§ **WORK ITEM**: Pull from the data below each line where the word "Flux" occurs, and copy it.

■ ■ ■

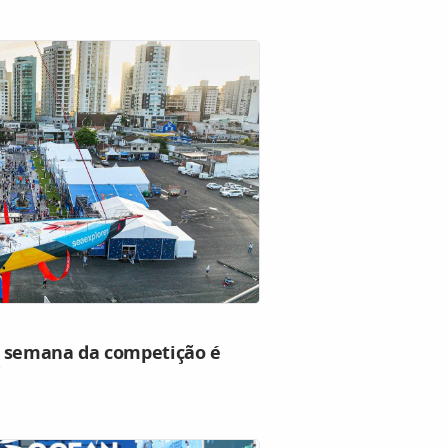
a semana da competição é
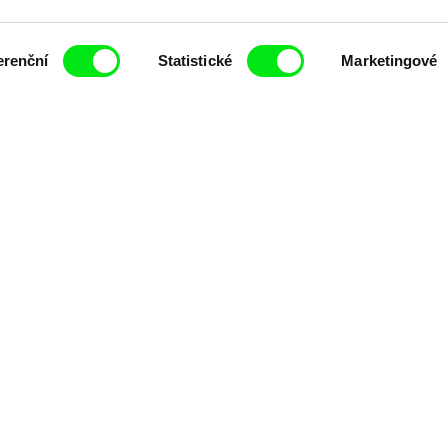
čí spolupráce 7 klíčových evropských festivalů do
erenční
Statistické
Marketingové
anice dokumentárního filmu, propagovat jeho rozma
filmy.
Členové Doc Alliance
lennium Docs Against
DOK Leipzig
FIDMarseille
vity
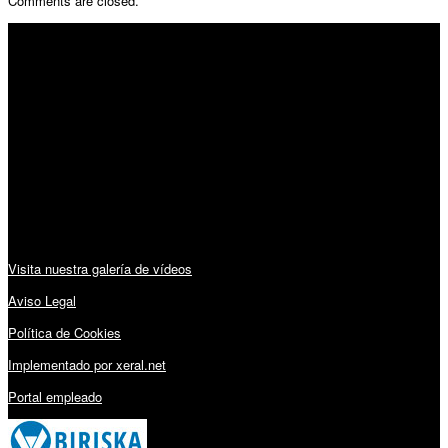
Comments are closed.
SÍGUENOS
Horario:
Lunes a Viernes: 09:00 – 13:30h y 15:30 – 19:15h
Sábado: 10:00 – 13:00h
Audiovisuales:
Visita nuestra galería de vídeos
Aviso Legal
Política de Cookies
Implementado por xeral.net
Portal empleado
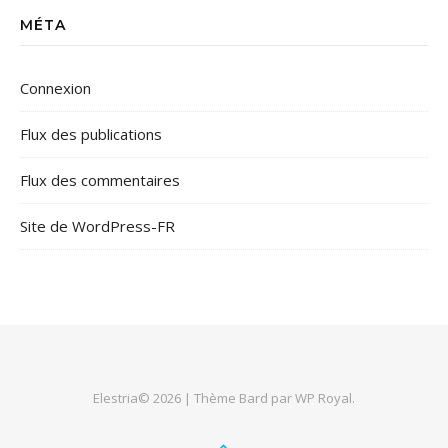
MÉTA
Connexion
Flux des publications
Flux des commentaires
Site de WordPress-FR
Elestria© 2026 |
Thème Bard par
WP Royal
.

■ ■ ■

§ **OUTPUT FOR THIS EXERCISE**:
Flux des publications
Flux des commentaires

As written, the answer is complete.